قُلْ كَفٰى بِاللّٰهِ بَيْنِيْ وَبَيْنَكُمْ شَهِيْدًاۚ يَعْلَمُ مَا فِى السَّمٰوٰتِ وَالْاَرْضِۗ وَالَّذِيْنَ اٰمَنُوْا بِالْبَاطِلِ وَكَفَرُوْا بِاللّٰهِ اُولٰۤىِٕكَ هُمُ الْخٰسِرُوْنَ ( العنكبوت: ٥٢ )

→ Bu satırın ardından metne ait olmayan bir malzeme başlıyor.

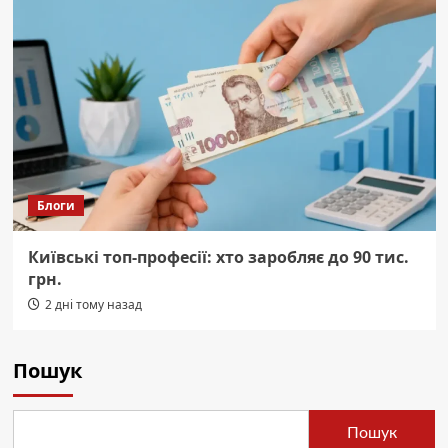
Блоги
Київські топ-професії: хто заробляє до 90 тис.
грн.
2 дні тому назад
Пошук
Пошук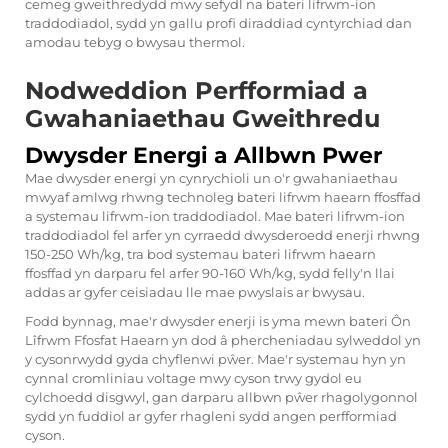
cemeg gweithredydd mwy sefydl na bateri lifrwm-ion
traddodiadol, sydd yn gallu profi diraddiad cyntyrchiad dan
amodau tebyg o bwysau thermol.
Nodweddion Perfformiad a
Gwahaniaethau Gweithredu
Dwysder Energi a Allbwn Pwer
Mae dwysder energi yn cynrychioli un o'r gwahaniaethau
mwyaf amlwg rhwng technoleg bateri lifrwm haearn ffosffad
a systemau lifrwm-ion traddodiadol. Mae bateri lifrwm-ion
traddodiadol fel arfer yn cyrraedd dwysderoedd enerji rhwng
150-250 Wh/kg, tra bod systemau bateri lifrwm haearn
ffosffad yn darparu fel arfer 90-160 Wh/kg, sydd felly'n llai
addas ar gyfer ceisiadau lle mae pwyslais ar bwysau.
Fodd bynnag, mae'r dwysder enerji is yma mewn
bateri Ôn
Lîfrwm Ffosfat Haearn
yn dod â phercheniadau sylweddol yn
y cysonrwydd gyda chyflenwi pŵer. Mae'r systemau hyn yn
cynnal cromliniau voltage mwy cyson trwy gydol eu
cylchoedd disgwyl, gan darparu allbwn pŵer rhagolygonnol
sydd yn fuddiol ar gyfer rhagleni sydd angen perfformiad
cyson.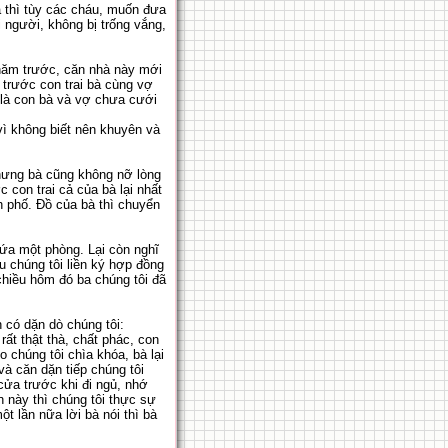
 thì tùy các cháu, muốn đưa
i người, không bị trống vắng,
 năm trước, căn nhà này mới
 trước con trai bà cùng vợ
ế là con bà và vợ chưa cưới
vì không biết nên khuyên và
hưng bà cũng không nỡ lòng
con trai cả của bà lại nhất
h phố. Đồ của bà thì chuyển
đứa một phòng. Lại còn nghĩ
u chúng tôi liền ký hợp đồng
chiều hôm đó ba chúng tôi đã
 có dặn dò chúng tôi:
ất thật thà, chất phác, con
o chúng tôi chìa khóa, bà lại
và căn dặn tiếp chúng tôi
cửa trước khi đi ngủ, nhớ
n này thì chúng tôi thực sự
t lần nữa lời bà nói thì bà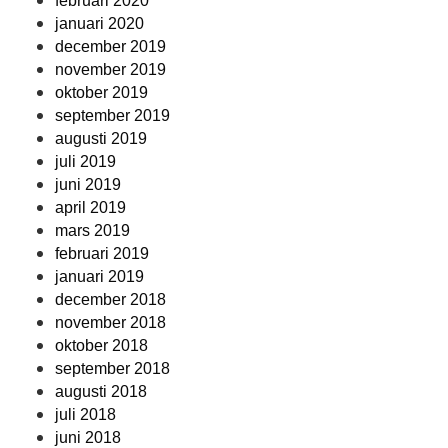
februari 2020
januari 2020
december 2019
november 2019
oktober 2019
september 2019
augusti 2019
juli 2019
juni 2019
april 2019
mars 2019
februari 2019
januari 2019
december 2018
november 2018
oktober 2018
september 2018
augusti 2018
juli 2018
juni 2018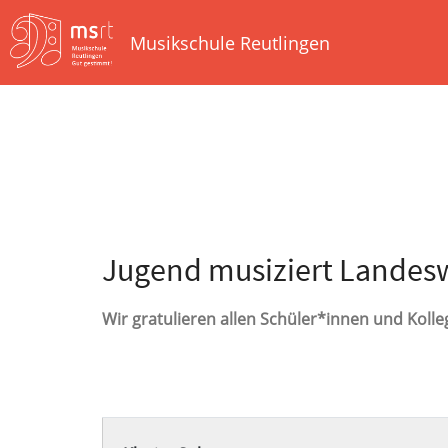
Musikschule Reutlingen
Jugend musiziert Landes
Wir gratulieren allen Schüler*innen und Koll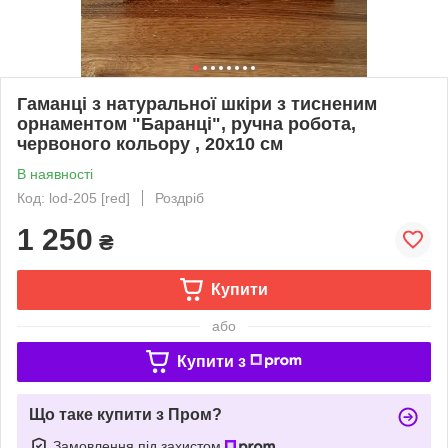
Гаманці з натуральної шкіри з тисненим
орнаментом "Баранці", ручна робота,
червоного кольору , 20х10 см
В наявності
Код: lod-205 [red]
Роздріб
1 250
₴
Купити
або
Купити з
Що таке купити з Пром?
Замовлення під захистом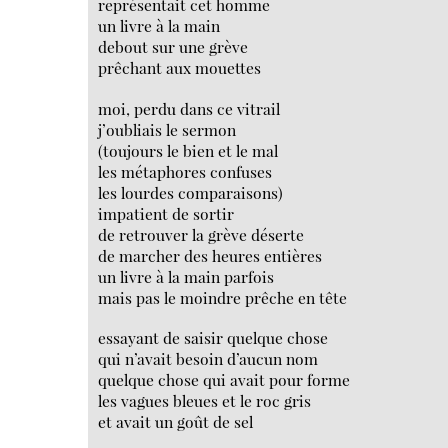
représentait cet homme
un livre à la main
debout sur une grève
prêchant aux mouettes
moi, perdu dans ce vitrail
j’oubliais le sermon
(toujours le bien et le mal
les métaphores confuses
les lourdes comparaisons)
impatient de sortir
de retrouver la grève déserte
de marcher des heures entières
un livre à la main parfois
mais pas le moindre prêche en tête
essayant de saisir quelque chose
qui n’avait besoin d’aucun nom
quelque chose qui avait pour forme
les vagues bleues et le roc gris
et avait un goût de sel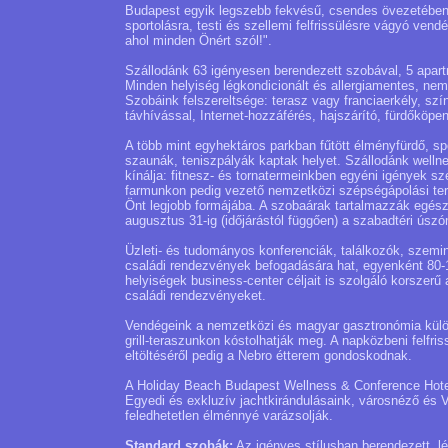
Budapest egyik legszebb fekvésű, csendes övezetében, 
sportolásra, testi és szellemi felfrissülésre vágyó ven
ahol minden Önért szól!".
Szállodánk 63 igényesen berendezett szobával, 5 apartm
Minden helyiség légkondicionált és allergiamentes, ne
Szobáink felszereltsége: terasz vagy franciaerkély, szí
távhívással, Internet-hozzáférés, hajszárító, fürdőköpen
A több mint egyhektáros parkban fűtött élményfürdő, s
szaunák, teniszpályák kaptak helyet. Szállodánk well
kínálja: fitnesz- és tornatermeinkben egyéni igények s
farmunkon pedig vezető nemzetközi szépségápolási te
Önt legjobb formájába. A szobaárak tartalmazzák egész
augusztus 31-ig (időjárástól függően) a szabadtéri ús
Üzleti- és tudományos konferenciák, találkozók, szemi
családi rendezvények befogadására hat, egyenként 80-1
helyiségek business-center céljait is szolgáló korszerű
családi rendezvényeket.
Vendégeink a nemzetközi és magyar gasztronómia különl
grill-teraszunkon kóstolhatják meg. A napközbeni felfris
eltöltéséről pedig a Nebro étterem gondoskodnak.
A Holiday Beach Budapest Wellness & Conference Hotel e
Egyedi és exkluzív jachtkirándulásaink, városnéző és V.
feledhetetlen élménnyé varázsolják.
Standard szobák:
Az igényes stílusban berendezett, l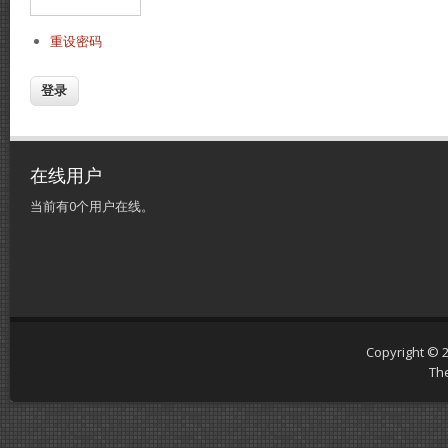
重设密码
在线用户
当前有0个用户在线。
Copyright © 
Th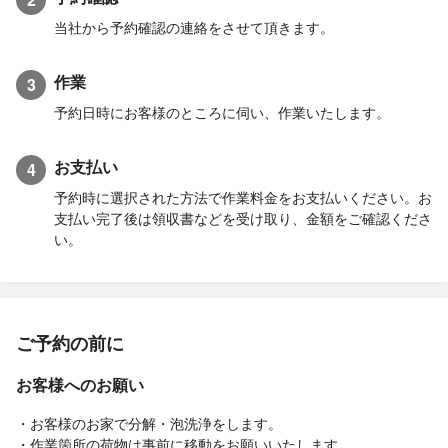
当社から予約確認の連絡をさせて頂きます。
作業
3
予約日時にお客様のところに伺い、作業いたします。
お支払い
4
予約時に選択された方法で作業料金をお支払いください。お
支払い完了後は領収書などを受け取り、金額をご確認くださ
い。
ご予約の前に
お客様へのお願い
・お客様のお家で分解・泡洗浄をします。
・作業箇所の荷物は事前に移動をお願いいたします。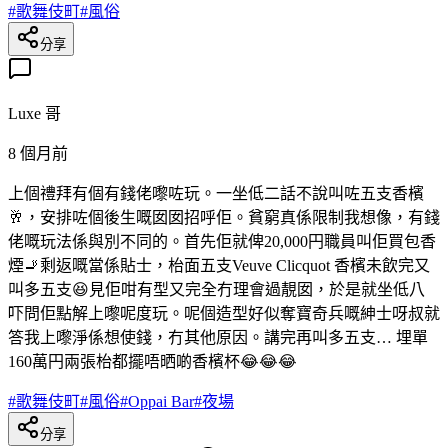
#
歌舞伎町
#
風俗
分享
Luxe 哥
8 個月前
上個禮拜有個有錢佬嚟咗玩。一坐低二話不說叫咗五支香檳
🥂，安排咗個後生嘅囡囡招呼佢。貧窮真係限制我想像，有錢
佬嘅玩法係與別不同的。首先佢就俾20,000円職員叫佢買包香
煙🚬剩返嘅當係貼士，枱面五支Veuve Clicquot 香檳未飲完又
叫多五支😆見佢咁有型又完全冇理會過靚囡，於是就坐低八
吓問佢點解上嚟呢度玩。呢個造型好似奪寶奇兵嘅紳士呀叔就
答我上嚟淨係想使錢，冇其他原因。講完再叫多五支… 埋單
160萬円兩張枱都擺唔晒啲香檳杯😂😂😂
#
歌舞伎町
#
風俗
#
Oppai Bar
#
夜場
分享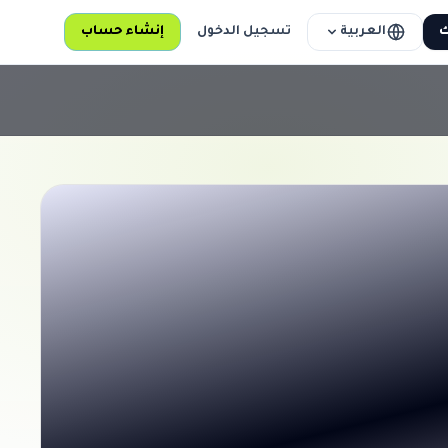
العربية
ك
تسجيل الدخول
إنشاء حساب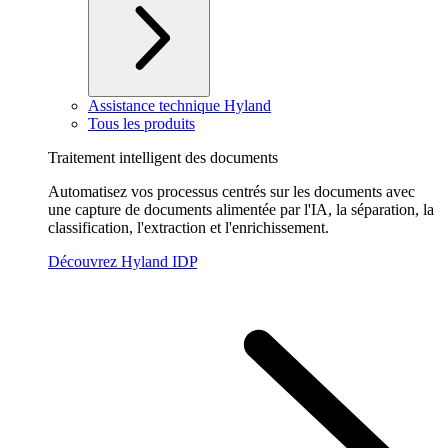
Assistance technique Hyland
Tous les produits
Traitement intelligent des documents
Automatisez vos processus centrés sur les documents avec
une capture de documents alimentée par l'IA, la séparation, la
classification, l'extraction et l'enrichissement.
Découvrez Hyland IDP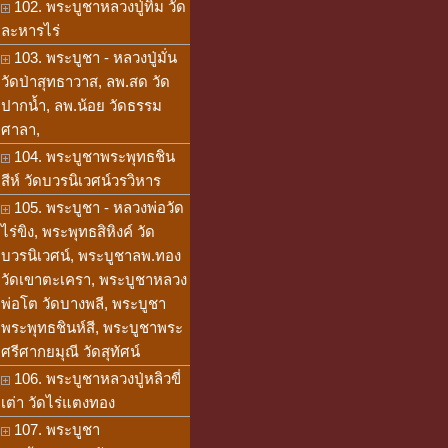
102. พระบูชาหลวงปู่ทิม วัด
ละหารไร่
103. พระบูชา - หลวงปู่มั่น
วัดป่าสุทธาวาส, ลพ.สด วัด
ปากน้ำ, ลพ.น้อย วัดธรรม
ศาลา,
104. พระบูชาพระพุทธชิน
สีห์ วัดบวรนิเวศน์วรวิหาร
105. พระบูชา - หลวงพ่อวัด
ไร่ขิง, พระพุทธสิหิงค์ วัด
บวรนิเวศน์, พระบูชาลพ.ทอง
วัดเขาตะเครา, พระบูชาหลวง
พ่อโต วัดบางพลี, พระบูชา
พระพุทธชินห์สี, พระบูชาพระ
ศรีศากยมุณี วัดสุทัศน์
106. พระบูชาหลวงปู่หลิวขี่
เต่า วัดไร่แตงทอง
107. พระบูชา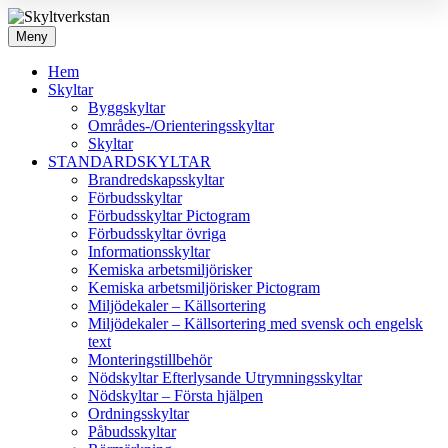
Meny
Hem
Skyltar
Byggskyltar
Områdes-/Orienteringsskyltar
Skyltar
STANDARDSKYLTAR
Brandredskapsskyltar
Förbudsskyltar
Förbudsskyltar Pictogram
Förbudsskyltar övriga
Informationsskyltar
Kemiska arbetsmiljörisker
Kemiska arbetsmiljörisker Pictogram
Miljödekaler – Källsortering
Miljödekaler – Källsortering med svensk och engelsk
text
Monteringstillbehör
Nödskyltar Efterlysande Utrymningsskyltar
Nödskyltar – Första hjälpen
Ordningsskyltar
Påbudsskyltar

ḳul kefâ billâhi beynî vebeyneküm şehîdâ. ya`lemü mâ fi-ssemâvâti vel'arḍ. velleẕîne âmenû bilbâṭili vekeferû billâhi ülâike hümü-lḫâsirûn. (al-ʿAnkabūt 29:52)
Diyanet Isleri:
De ki: "Allah benimle sizin aranızda şahit olarak yeter. O, göklerde ve yerde olanı, batıla inananları ve Allah'ı inkar edenleri bilir." İşte kaybedenler bunlardır.
English Sahih:
Say, "Sufficient is Allah between me and you as Witness. He knows what is in the heavens and earth. And they who have believed in falsehood and disbelieved in Allah – it is those who are the losers." ([29] Al-'Ankabut : 52)
1 Abdulbaki Gölpınarlı
De ki: Aramda ve aranızda tanık olarak Allah yeter; bilir ne varsa göklerde ve yeryüzünde ve batıla inanıp Allah'a kafir olanlara gelince: Onlardır ziyan edenlerin ta kendileri.